A taxa de mortes violentas de mulheres na Amazônia Legal superou em 34% a média nacional em 2022. A região composta por nove estados tem 5,2 casos a cada 100 mil mulheres, e o índice para todo o Brasil chegou a 3,9 a cada 100 mil.

Os registros de estupro também foram mais numerosos, com 49,4 vítimas para cada 100 mil pessoas, 33,8% a mais do que a média nacional.

No total de mortes violentas intencionais, a taxa na região registrou uma diferença ainda maior, de 45%. Foram 33,8 mortes a cada 100 mil pessoas, contra 23,3 na média do país. Em municípios considerados urbanos, a taxa na Amazônia Legal atinge 35,1 mortes a cada 100 mil habitantes.

É o que mostram dados do estudo Cartografias da Violência na Amazônia, feito em parceria entre o Fórum Brasileiro de Segurança Pública e o Instituto Mãe Crioula e divulgado nesta quinta-feira (30).
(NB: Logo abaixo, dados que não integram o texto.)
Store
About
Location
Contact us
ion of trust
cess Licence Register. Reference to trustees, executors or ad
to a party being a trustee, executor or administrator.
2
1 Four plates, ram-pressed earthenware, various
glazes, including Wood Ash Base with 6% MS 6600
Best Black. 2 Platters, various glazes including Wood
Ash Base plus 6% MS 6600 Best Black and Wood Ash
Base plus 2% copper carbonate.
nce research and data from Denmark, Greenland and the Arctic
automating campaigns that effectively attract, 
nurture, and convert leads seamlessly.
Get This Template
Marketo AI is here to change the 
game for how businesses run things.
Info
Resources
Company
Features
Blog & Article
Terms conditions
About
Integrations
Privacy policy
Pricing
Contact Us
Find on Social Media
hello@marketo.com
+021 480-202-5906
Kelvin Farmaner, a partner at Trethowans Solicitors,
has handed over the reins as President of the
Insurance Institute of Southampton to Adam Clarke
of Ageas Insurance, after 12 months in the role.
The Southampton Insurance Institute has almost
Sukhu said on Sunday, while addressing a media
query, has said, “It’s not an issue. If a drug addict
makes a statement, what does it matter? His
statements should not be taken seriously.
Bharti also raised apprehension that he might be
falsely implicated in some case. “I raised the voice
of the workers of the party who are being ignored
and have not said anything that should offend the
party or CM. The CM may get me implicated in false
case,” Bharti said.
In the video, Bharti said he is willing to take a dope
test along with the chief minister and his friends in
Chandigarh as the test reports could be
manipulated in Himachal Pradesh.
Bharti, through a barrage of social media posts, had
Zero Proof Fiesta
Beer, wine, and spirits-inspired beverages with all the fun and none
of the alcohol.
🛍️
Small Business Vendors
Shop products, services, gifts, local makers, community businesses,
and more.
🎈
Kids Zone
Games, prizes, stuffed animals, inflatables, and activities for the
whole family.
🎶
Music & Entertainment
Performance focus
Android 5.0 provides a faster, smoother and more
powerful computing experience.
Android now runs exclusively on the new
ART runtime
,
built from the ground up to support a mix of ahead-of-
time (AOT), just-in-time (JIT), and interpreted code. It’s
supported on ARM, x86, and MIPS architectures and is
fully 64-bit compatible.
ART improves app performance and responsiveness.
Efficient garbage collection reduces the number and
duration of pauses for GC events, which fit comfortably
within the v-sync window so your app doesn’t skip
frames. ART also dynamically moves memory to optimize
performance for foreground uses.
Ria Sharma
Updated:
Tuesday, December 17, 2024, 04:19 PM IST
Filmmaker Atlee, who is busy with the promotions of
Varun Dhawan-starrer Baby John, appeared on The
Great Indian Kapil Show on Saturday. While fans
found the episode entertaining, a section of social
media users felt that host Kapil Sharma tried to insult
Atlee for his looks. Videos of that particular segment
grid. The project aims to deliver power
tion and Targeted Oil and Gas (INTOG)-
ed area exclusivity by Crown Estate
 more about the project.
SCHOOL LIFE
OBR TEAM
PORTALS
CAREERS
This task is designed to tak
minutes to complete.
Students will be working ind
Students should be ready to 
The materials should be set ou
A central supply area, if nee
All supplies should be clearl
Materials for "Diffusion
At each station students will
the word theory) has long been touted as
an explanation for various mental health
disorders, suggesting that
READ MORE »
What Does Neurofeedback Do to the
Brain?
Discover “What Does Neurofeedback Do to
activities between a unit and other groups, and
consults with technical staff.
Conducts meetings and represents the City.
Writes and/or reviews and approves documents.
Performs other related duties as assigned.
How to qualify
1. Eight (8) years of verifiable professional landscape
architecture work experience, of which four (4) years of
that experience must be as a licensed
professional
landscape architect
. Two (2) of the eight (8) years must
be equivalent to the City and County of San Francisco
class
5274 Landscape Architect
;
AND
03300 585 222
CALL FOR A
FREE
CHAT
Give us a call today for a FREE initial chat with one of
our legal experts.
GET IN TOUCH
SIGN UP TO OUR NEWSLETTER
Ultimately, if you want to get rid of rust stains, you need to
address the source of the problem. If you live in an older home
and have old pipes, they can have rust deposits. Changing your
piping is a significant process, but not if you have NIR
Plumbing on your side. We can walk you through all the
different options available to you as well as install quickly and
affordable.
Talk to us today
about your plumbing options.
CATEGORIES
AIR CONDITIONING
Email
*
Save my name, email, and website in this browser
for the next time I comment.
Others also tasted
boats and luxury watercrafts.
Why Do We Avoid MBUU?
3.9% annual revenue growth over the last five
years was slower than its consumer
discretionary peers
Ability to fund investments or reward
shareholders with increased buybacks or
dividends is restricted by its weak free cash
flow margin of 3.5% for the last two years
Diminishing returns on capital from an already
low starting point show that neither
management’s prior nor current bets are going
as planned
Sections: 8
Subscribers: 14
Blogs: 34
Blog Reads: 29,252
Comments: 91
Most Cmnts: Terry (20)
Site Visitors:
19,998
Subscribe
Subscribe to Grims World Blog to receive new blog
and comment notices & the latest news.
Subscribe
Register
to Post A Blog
O material será apresentado na COP28, em Dubai.

A categoria mortes violentas intencionais corresponde à soma das vítimas de homicídio doloso (incluindo os feminicídios), latrocínio, lesão corporal seguida de morte e mortes decorrentes de intervenções policiais em serviço e fora.

mulher fotografada de costas (só é possível ver o tronco) e, ao fundo, vegetação. não é possível identificá-la cabeça e
Alta de feminicídios e estupros desafia combate a crimes contra a mulher na Amazônia Legal - Mathilde Missioneiro - 5.nov.2021/Folhapress

A Amazônia Legal é composta por Acre, Amapá, Amazonas, Maranhão, Mato Grosso, Pará, Rondônia, Roraima e Tocantins. As unidades que lideram a lista de homicídios são Rondônia, com 11,1 mortes a cada 100 mil mulheres, Roraima (10,4) e Amapá (6).

Segundo o relatório, as raízes da violência contra a mulher na região remontam às diferentes frentes de exploração da Amazônia, como borracha e garimpo.

O documento mostra que a ocupação do território, historicamente violenta, era predominantemente masculina, e ganhou um reforço no começo do século 20. A presença de mulheres estava ligada a funções auxiliares, como cozinhar para os homens, ou à exploração sexual, o que pode indicar um histórico violento construído junto com a própria colonização.

O modelo de extrativismo, de acordo com pesquisadores, está baseado na ideia de que o homem se desloca para um local, extrai os recursos de que precisa e volta para o lar e a família.

Atualmente, o maior desafio é formar redes de proteção que consigam proteger mulheres em um território vasto e de desafios logísticos para políticas de prevenção e atendimento.

A pesquisadora do Fórum Brasileiro de Segurança Pública Betina Barros aponta que não é possível fazer relações diretas de causa e efeito para o problema de violência e criminalidade, mas destaca algumas hipóteses a partir dos dados.

"Quando olhamos as redes de proteção numa região como a Amazônia Legal, percebemos que muitas mulheres vítimas de violência estão interiorizadas, num espaço de difícil acesso. São comunidades que, em tempos de chuva, não há rodovia, precisa-se de embarcação, de aeronave. É uma rede menos acessível."

Já a taxa de mortes violentas intencionais contra contra indígenas é 11% mais alta na Amazônia Legal do que a média nacional, com 13,1 mortes a cada 100 mil indígenas, segundo informações do Datasus, do Ministério da Saúde reunidas no estudo. O que pode estar por trás do problema é a disputa tão antiga quanto atual de fronteiras econômicas.

"Temos terras demarcadas que não são respeitadas, estímulo de governos locais que acabam por sabotar processos de demarcação. Muita terra na Amazônia é irregular, com processo de grilagem em curso. Há exploração agropecuária e mineral, e isso leva a conflitos. E quem está nesses espaços? Indígenas, além de ribeirinhos e quilombolas", afirma Rodrigo Chagas, pesquisador sênior do Fórum.

Segundo o Censo de 2022, 51% dos 1,7 milhão de indígenas brasileiros vivem na região.

Os especialistas destacam que as mudanças na dinâmica do crime na Amazônia, com maior presença de facções de tráfico de drogas, agravam a violência contra grupos minoritários.

"A análise de assassinatos não pode descartar a presença de organizações criminosas nesses territórios. O aumento no número geral de mortes impacta, obviamente, no assassinato de mulheres que estão nessas disputas, seja por vínculos familiares ou por atuação direta no tráfico de drogas", diz Betina.